The artist-of-color-led arts organization and collective in Inglewood, Crenshaw Dairy Mart (CDM), is continuing a legacy of Black-led art spaces in South Los Angeles. Co-founded by multi-hyphenate artists Patrisse Cullors, alexandre ali reza dorriz and noé olivas, it has been operating largely under the radar since its inception in 2020. As the kids say, “If you know, you know.”
The art world’s awareness of CDM, its mission and programming—all orbiting around the radical concept of abolitionist aesthetics, defined by Cullors and dorriz in a UCLA Law Review paper as the “contemporary artistic movement where artists, collectives and organizations have employed the arts to address abolition of the prison-industrial complex toward an effective social and political change”—has been a slow burn.
But, after successfully self-advocating to be included in the third iteration of the Getty Foundation’s epic PST art program, CDM is officially a pre-
vetted, card-carrying contributor to the “in-the-know” art world. I spoke over the phone with dorriz, olivas and Programming Director Vic Quintanar, to learn more about their program.
The two prongs of the prison-industrial complex abolition movement—or simply, abolition—are the removal of harmful systems and the imagining of alternatives to those systems, such as mutual aid, liberation and rehabilitation. CDM’s exhibition “Free the Land! Free the People!” will present the evolution of abolitionist pod (2021–ongoing): geodesic-domed modular standing-garden installations that reimagine community care and other tenets of abolition, such as the capacity to resist capitalism through autonomy and reconnecting with the earth.

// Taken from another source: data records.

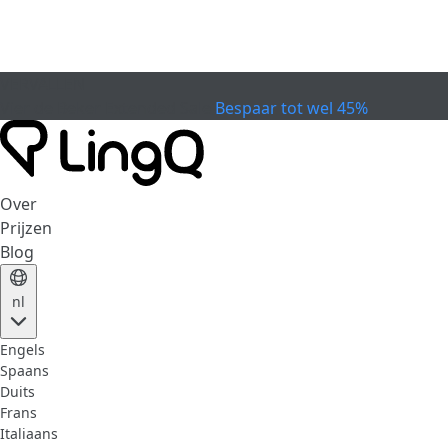
VERVALLEN
Vier de Beker
Extended Sale
Bespaar tot wel 45%
Over
Prijzen
Blog
nl
Engels
Spaans
Duits
Frans
Italiaans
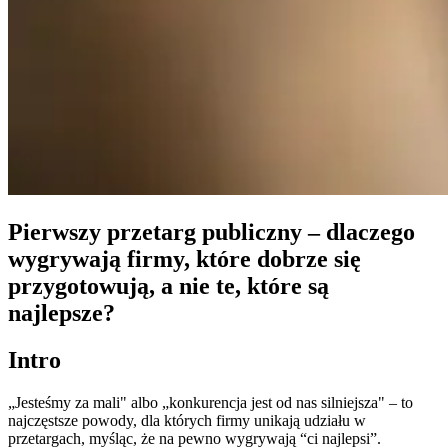
Pierwszy przetarg publiczny – dlaczego
wygrywają firmy, które dobrze się
przygotowują, a nie te, które są
najlepsze?
Intro
„Jesteśmy za mali" albo „konkurencja jest od nas silniejsza" – to
najczęstsze powody, dla których firmy unikają udziału w
przetargach, myśląc, że na pewno wygrywają “ci najlepsi”.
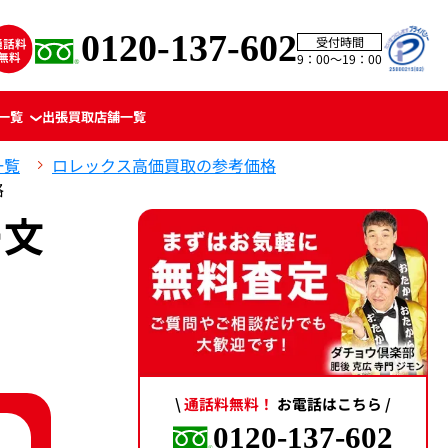
0120-137-602
受付時間
9：00〜19：00
一覧
出張買取
店舗一覧
一覧
ロレックス高価買取の参考価格
格
ー文
\
通話料無料！
お電話はこちら /
0120-137-602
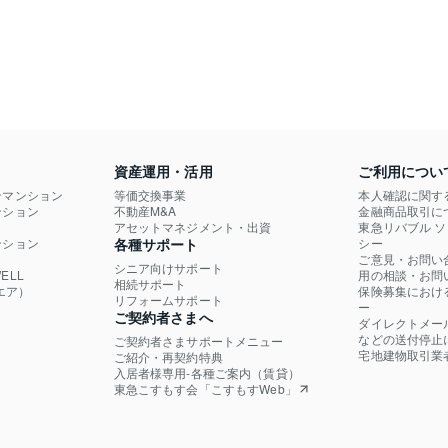
資産運用・活用
ご利用につい
ンマンション
等価交換事業
本人確認に関す
ション

不動産M&A
金融商品取引に
）
アセットマネジメント・出資
東急リバブル 
ション

各種サポート
シー
ご意見・お問い
シニア向けサポート
LL

用の相談・お問
相続サポート
エア）
保険募集におけ
リフォームサポート
ー
ご契約者さまへ
ダイレクトメー
などの送付停止
ご契約者さまサポートメニュー
宅地建物取引業
ご紹介・再契約特典
入居者様専用-各種ご案内（賃貸）
東急こすもす会「こすもすWeb」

The prototype abolitionist pod was created during the height of the COVID-19 lockdown, when hospitalizations and food insecurity were at record highs. The co-founders saw an opportunity to imagine a new way forward. “What would this have looked like if we lived in abolitionist mainframe?” said dorriz.
When The Museum of Contemporary Art (MOCA) invited CDM to be its partner for the 2021 “We Rise” project focusing on mental health, the CDM team began brainstorming how to manifest the tenets of abolition visually and engage community meaningfully and safely. How could they leverage abolitionist aesthetics to counter a food apartheid that, noted dorriz, already “existed in the ether and was exacerbated by the pandemic, by systems within capitalism?” More importantly, how would they convince the museum to provide security trained to de-escalate, rather than calling in the police? “MOCA was concerned about people climbing or damaging” the abolitionist pod (prototype) (2021) during episodes of mental illness, recalls olivas, as the pod would be installed publicly outside MOCA Geffen. They said, “‘We’ll need to call the LAPD.’ We were like, ‘No, the structure doesn’t matter, we care about people.’” CDM included language in their agreement with MOCA that they would hire their own security. “I wouldn’t even call them security, I would call them caretakers, to be honest,” said olivas. And thus, an abolitionist security template for future partnerships was established.
Olivas, who has a background in architecture, took the lead in designing the prototype pod, inspired by R. Buckminster Fuller’s seminal dome design and the ’90s film Bio-Dome. The pod was made with such natural materials as bamboo and hemp planter bags. “It was a 20-foot-in-diameter community fridge,” dorriz told me, that featured yoga, meditation, plant swaps and fireside chats.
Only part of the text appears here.